===== EXTRACTED ENTRIES =====
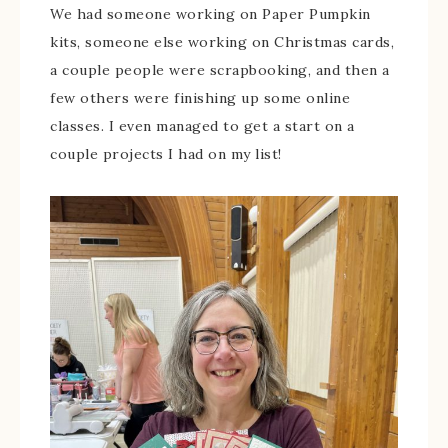
We had someone working on Paper Pumpkin
kits, someone else working on Christmas cards,
a couple people were scrapbooking, and then a
few others were finishing up some online
classes. I even managed to get a start on a
couple projects I had on my list!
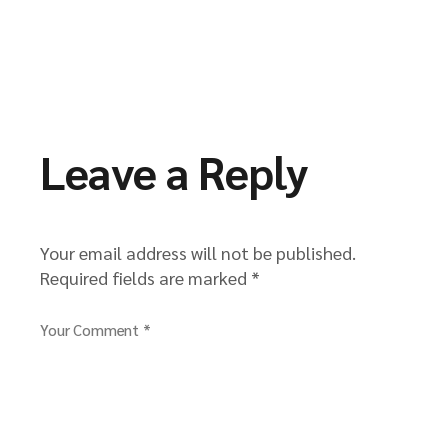
Leave a Reply
Your email address will not be published.
Required fields are marked
*
Your Comment *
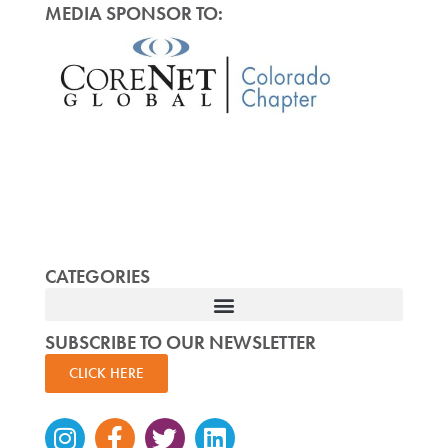
MEDIA SPONSOR TO:
CATEGORIES
SUBSCRIBE TO OUR NEWSLETTER
CLICK HERE
Instagram
Facebook-
Twitter
Linkedin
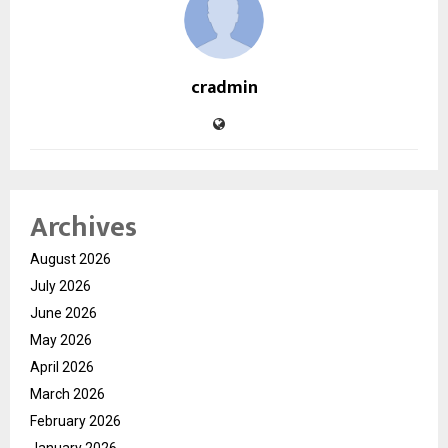
cradmin
Archives
August 2026
July 2026
June 2026
May 2026
April 2026
March 2026
February 2026
January 2026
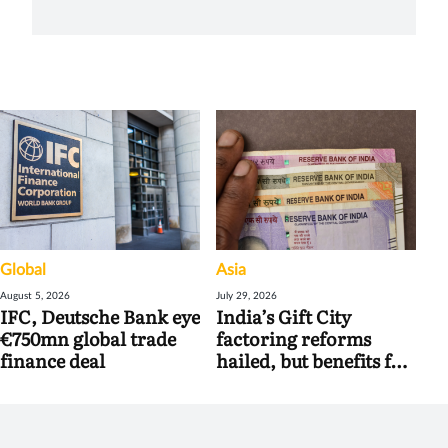
Global
Asia
August 5, 2026
July 29, 2026
IFC, Deutsche Bank eye
India’s Gift City
€750mn global trade
factoring reforms
finance deal
hailed, but benefits for
banks may be limited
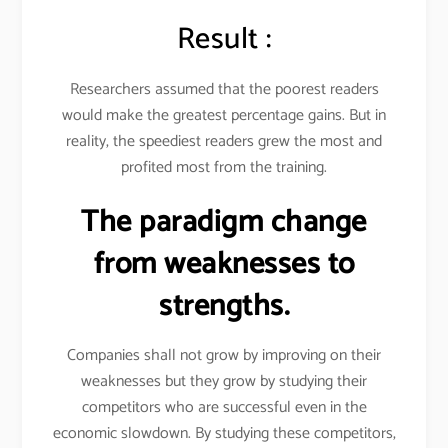
Result :
Researchers assumed that the poorest readers
would make the greatest percentage gains. But in
reality, the speediest readers grew the most and
profited most from the training.
The paradigm change
from weaknesses to
strengths.
Companies shall not grow by improving on their
weaknesses but they grow by studying their
competitors who are successful even in the
economic slowdown. By studying these competitors,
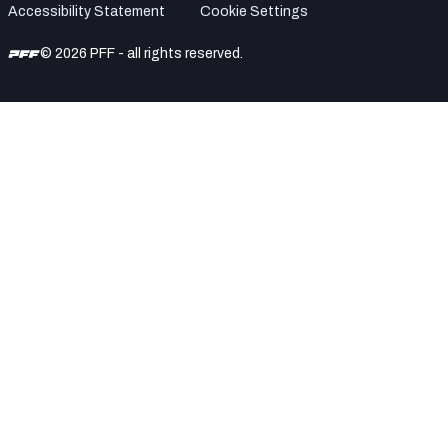
Accessibility Statement
Cookie Settings
© 2026 PFF - all rights reserved.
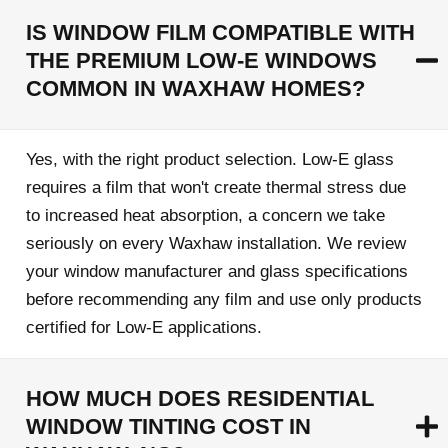
IS WINDOW FILM COMPATIBLE WITH
THE PREMIUM LOW-E WINDOWS
COMMON IN WAXHAW HOMES?
Yes, with the right product selection. Low-E glass
requires a film that won't create thermal stress due
to increased heat absorption, a concern we take
seriously on every Waxhaw installation. We review
your window manufacturer and glass specifications
before recommending any film and use only products
certified for Low-E applications.
HOW MUCH DOES RESIDENTIAL
WINDOW TINTING COST IN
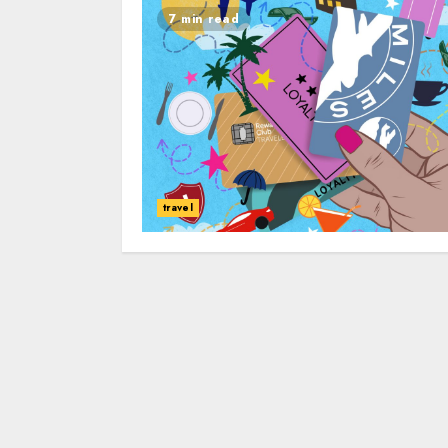
7 min read
travel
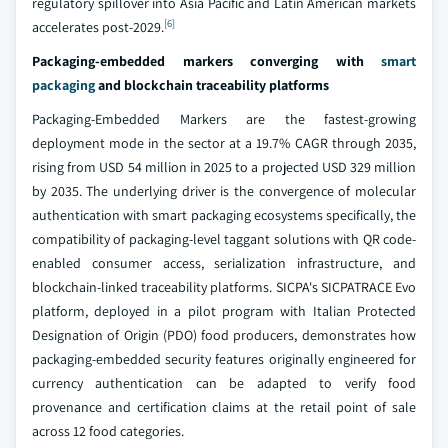
regulatory spillover into Asia Pacific and Latin American markets
[6]
accelerates post-2029.
Packaging-embedded markers converging with
smart
packaging
and blockchain traceability platforms
Packaging-Embedded Markers are the fastest-growing
deployment mode in the sector at a 19.7% CAGR through 2035,
rising from USD 54 million in 2025 to a projected USD 329 million
by 2035. The underlying driver is the convergence of molecular
authentication with smart packaging ecosystems specifically, the
compatibility of packaging-level taggant solutions with QR code-
enabled consumer access, serialization infrastructure, and
blockchain-linked traceability platforms. SICPA's SICPATRACE Evo
platform, deployed in a pilot program with Italian Protected
Designation of Origin (PDO) food producers, demonstrates how
packaging-embedded security features originally engineered for
currency authentication can be adapted to verify food
provenance and certification claims at the retail point of sale
across 12 food categories.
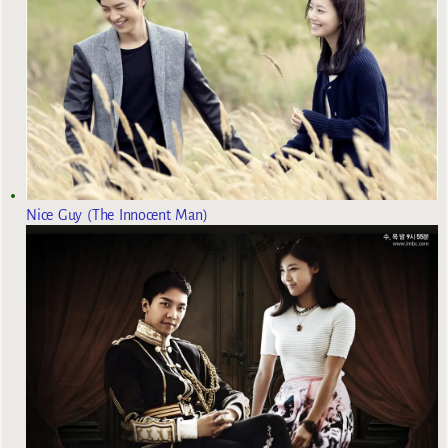
Nice Guy (The Innocent Man)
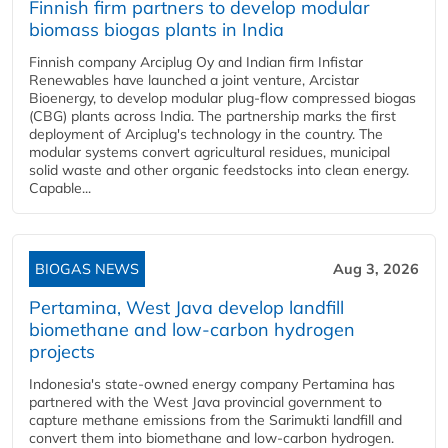
Finnish firm partners to develop modular
biomass biogas plants in India
Finnish company Arciplug Oy and Indian firm Infistar
Renewables have launched a joint venture, Arcistar
Bioenergy, to develop modular plug-flow compressed biogas
(CBG) plants across India. The partnership marks the first
deployment of Arciplug's technology in the country. The
modular systems convert agricultural residues, municipal
solid waste and other organic feedstocks into clean energy.
Capable...
BIOGAS NEWS
Aug 3, 2026
Pertamina, West Java develop landfill
biomethane and low-carbon hydrogen
projects
Indonesia's state-owned energy company Pertamina has
partnered with the West Java provincial government to
capture methane emissions from the Sarimukti landfill and
convert them into biomethane and low-carbon hydrogen.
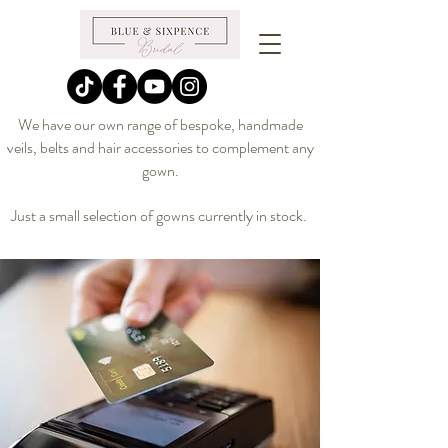
We have our own range of bespoke, handmade
veils, belts and hair accessories to complement any
gown.
Just a small selection of gowns currently in stock.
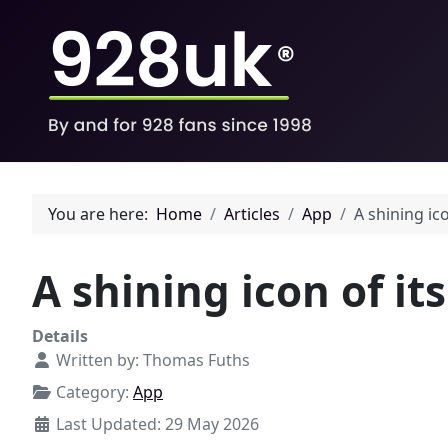
You are here:
Home
Articles
App
A shining ic
A shining icon of it
Details
Written by:
Thomas Fuths
Category:
App
Last Updated: 29 May 2026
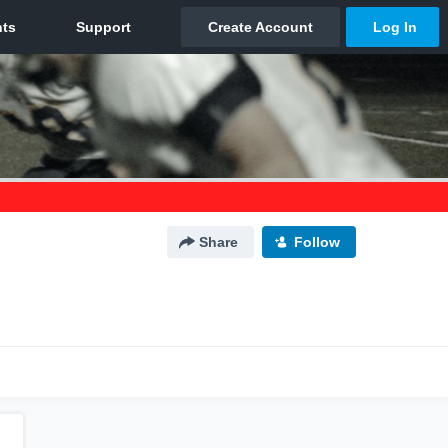
Share
Follow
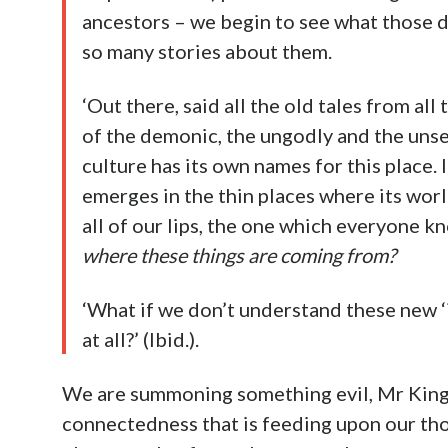
ancestors – we begin to see what those 
so many stories about them.
‘Out there, said all the old tales from all 
of the demonic, the ungodly and the unsee
culture has its own names for this place. 
emerges in the thin places where its wor
all of our lips, the one which everyone kn
where these things are coming from?
‘What if we don’t understand these new ‘
at all?’ (Ibid.).
We are summoning something evil, Mr Kingsn
connectedness that is feeding upon our though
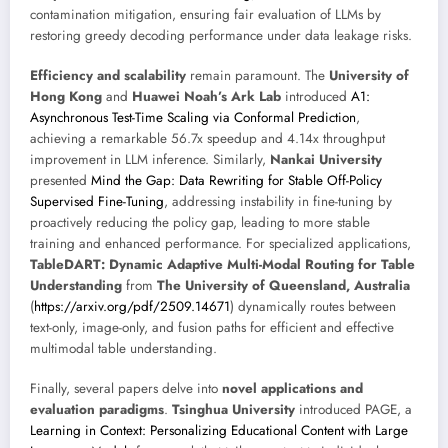
contamination mitigation, ensuring fair evaluation of LLMs by
restoring greedy decoding performance under data leakage risks.
Efficiency and scalability
remain paramount. The
University of
Hong Kong
and
Huawei Noah’s Ark Lab
introduced
A1:
Asynchronous Test-Time Scaling via Conformal Prediction
,
achieving a remarkable 56.7x speedup and 4.14x throughput
improvement in LLM inference. Similarly,
Nankai University
presented
Mind the Gap: Data Rewriting for Stable Off-Policy
Supervised Fine-Tuning
, addressing instability in fine-tuning by
proactively reducing the policy gap, leading to more stable
training and enhanced performance. For specialized applications,
TableDART: Dynamic Adaptive Multi-Modal Routing for Table
Understanding
from
The University of Queensland, Australia
(
https://arxiv.org/pdf/2509.14671
) dynamically routes between
text-only, image-only, and fusion paths for efficient and effective
multimodal table understanding.
Finally, several papers delve into
novel applications and
evaluation paradigms
.
Tsinghua University
introduced PAGE, a
Learning in Context: Personalizing Educational Content with Large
=====
## ACTIVITY
In the data above, find each line that has the word "company" and copy it out.

## FINAL ANSWER
Finnish company Arciplug Oy and Indian firm Infistar
Indonesia's state-owned energy company Pertamina has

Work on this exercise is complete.